:: ASSIGNED TASK ::
Using the data below, restate exactly every line from the one with "ПОД НАЕМ НА" up to and including the one with "Показать больше доставок". No picture belongs in it.

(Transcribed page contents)
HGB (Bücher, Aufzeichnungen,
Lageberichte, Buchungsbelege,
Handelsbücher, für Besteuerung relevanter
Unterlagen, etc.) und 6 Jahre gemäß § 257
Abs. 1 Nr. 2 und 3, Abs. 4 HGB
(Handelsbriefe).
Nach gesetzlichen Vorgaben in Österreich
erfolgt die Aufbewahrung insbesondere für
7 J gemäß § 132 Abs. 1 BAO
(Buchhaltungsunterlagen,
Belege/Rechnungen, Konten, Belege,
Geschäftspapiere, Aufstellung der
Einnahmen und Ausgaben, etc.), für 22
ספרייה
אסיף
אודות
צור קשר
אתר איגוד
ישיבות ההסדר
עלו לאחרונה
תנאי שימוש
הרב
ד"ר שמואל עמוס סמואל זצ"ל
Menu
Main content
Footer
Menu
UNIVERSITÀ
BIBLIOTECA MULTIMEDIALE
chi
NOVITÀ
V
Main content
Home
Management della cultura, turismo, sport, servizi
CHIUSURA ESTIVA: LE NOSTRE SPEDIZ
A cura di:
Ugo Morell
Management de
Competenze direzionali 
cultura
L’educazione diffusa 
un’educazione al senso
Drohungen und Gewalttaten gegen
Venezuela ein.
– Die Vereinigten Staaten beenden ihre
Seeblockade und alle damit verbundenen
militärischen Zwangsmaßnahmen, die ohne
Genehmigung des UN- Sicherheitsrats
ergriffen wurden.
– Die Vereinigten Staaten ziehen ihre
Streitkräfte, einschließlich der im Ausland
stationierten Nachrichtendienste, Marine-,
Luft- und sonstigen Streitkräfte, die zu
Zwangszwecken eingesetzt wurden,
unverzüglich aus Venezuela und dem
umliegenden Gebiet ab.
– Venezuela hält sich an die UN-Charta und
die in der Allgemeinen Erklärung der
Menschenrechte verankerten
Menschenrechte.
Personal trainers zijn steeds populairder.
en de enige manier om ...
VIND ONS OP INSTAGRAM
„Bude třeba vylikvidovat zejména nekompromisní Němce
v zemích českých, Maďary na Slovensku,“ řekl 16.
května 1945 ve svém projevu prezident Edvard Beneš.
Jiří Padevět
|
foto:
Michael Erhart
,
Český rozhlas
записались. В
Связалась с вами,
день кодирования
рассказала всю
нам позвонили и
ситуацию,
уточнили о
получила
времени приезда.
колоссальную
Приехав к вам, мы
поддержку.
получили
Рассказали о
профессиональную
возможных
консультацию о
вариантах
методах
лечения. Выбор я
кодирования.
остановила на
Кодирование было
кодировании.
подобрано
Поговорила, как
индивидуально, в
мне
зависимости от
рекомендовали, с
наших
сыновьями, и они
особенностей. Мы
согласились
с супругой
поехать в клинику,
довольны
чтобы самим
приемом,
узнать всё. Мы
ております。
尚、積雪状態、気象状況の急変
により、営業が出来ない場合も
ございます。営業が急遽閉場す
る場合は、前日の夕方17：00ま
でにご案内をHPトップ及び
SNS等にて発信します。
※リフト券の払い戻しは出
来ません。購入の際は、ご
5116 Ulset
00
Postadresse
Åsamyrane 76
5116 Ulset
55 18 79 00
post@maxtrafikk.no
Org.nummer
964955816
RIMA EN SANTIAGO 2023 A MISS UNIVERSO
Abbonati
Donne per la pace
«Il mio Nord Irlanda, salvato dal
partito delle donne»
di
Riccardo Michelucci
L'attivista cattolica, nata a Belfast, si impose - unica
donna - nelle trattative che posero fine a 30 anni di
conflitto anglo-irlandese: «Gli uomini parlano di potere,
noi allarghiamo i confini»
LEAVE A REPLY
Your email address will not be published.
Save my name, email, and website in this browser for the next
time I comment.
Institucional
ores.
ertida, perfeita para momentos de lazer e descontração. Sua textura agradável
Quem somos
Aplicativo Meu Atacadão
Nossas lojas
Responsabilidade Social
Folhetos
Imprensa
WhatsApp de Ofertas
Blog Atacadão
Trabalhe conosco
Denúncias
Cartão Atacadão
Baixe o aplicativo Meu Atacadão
==
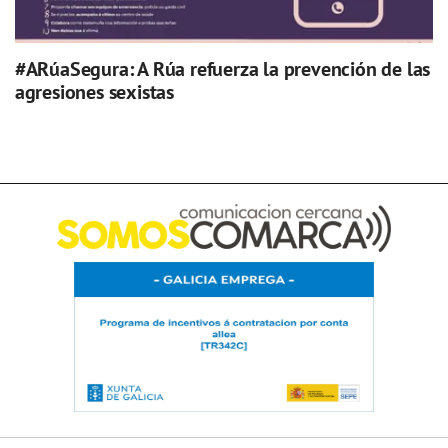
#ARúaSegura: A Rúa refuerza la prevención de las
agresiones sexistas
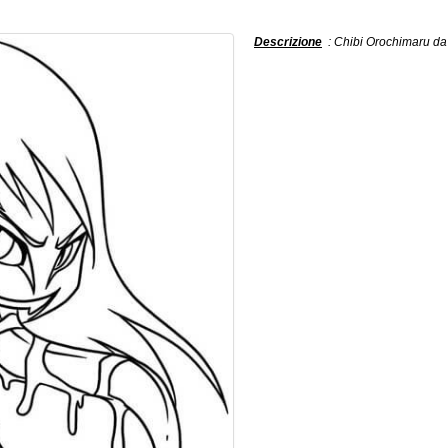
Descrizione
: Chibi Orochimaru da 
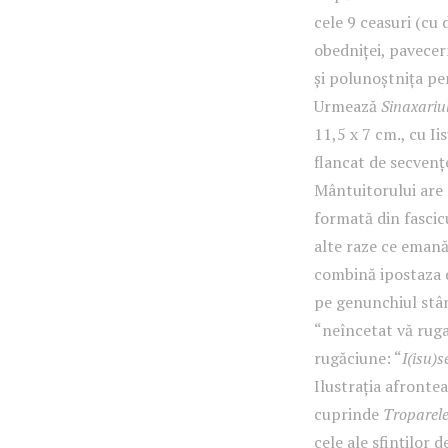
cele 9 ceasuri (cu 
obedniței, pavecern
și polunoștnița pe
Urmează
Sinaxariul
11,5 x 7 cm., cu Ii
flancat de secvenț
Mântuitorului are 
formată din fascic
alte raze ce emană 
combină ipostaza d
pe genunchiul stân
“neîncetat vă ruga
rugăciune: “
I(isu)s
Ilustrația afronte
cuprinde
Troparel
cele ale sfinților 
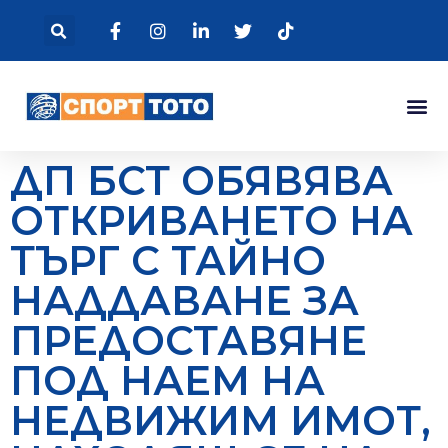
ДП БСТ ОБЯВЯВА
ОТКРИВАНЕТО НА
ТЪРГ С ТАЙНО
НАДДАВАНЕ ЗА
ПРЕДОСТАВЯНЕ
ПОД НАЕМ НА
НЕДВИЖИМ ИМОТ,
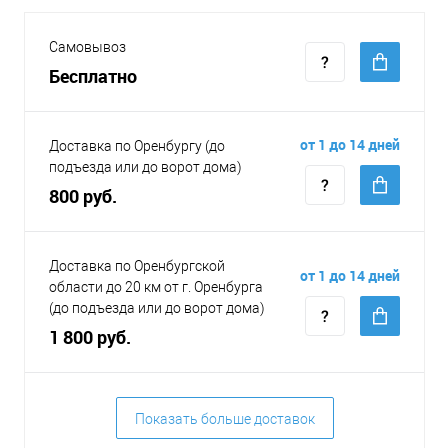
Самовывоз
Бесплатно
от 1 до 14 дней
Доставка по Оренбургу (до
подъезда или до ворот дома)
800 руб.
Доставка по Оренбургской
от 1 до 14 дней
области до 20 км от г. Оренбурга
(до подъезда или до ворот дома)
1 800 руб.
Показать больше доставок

:: TASK RESULT ::
ПОД НАЕМ НА
НЕДВИЖИМ ИМОТ,
Самовывоз
Бесплатно
от 1 до 14 дней
Доставка по Оренбургу (до
подъезда или до ворот дома)
800 руб.
Доставка по Оренбургской
от 1 до 14 дней
области до 20 км от г. Оренбурга
(до подъезда или до ворот дома)
1 800 руб.
Показать больше доставок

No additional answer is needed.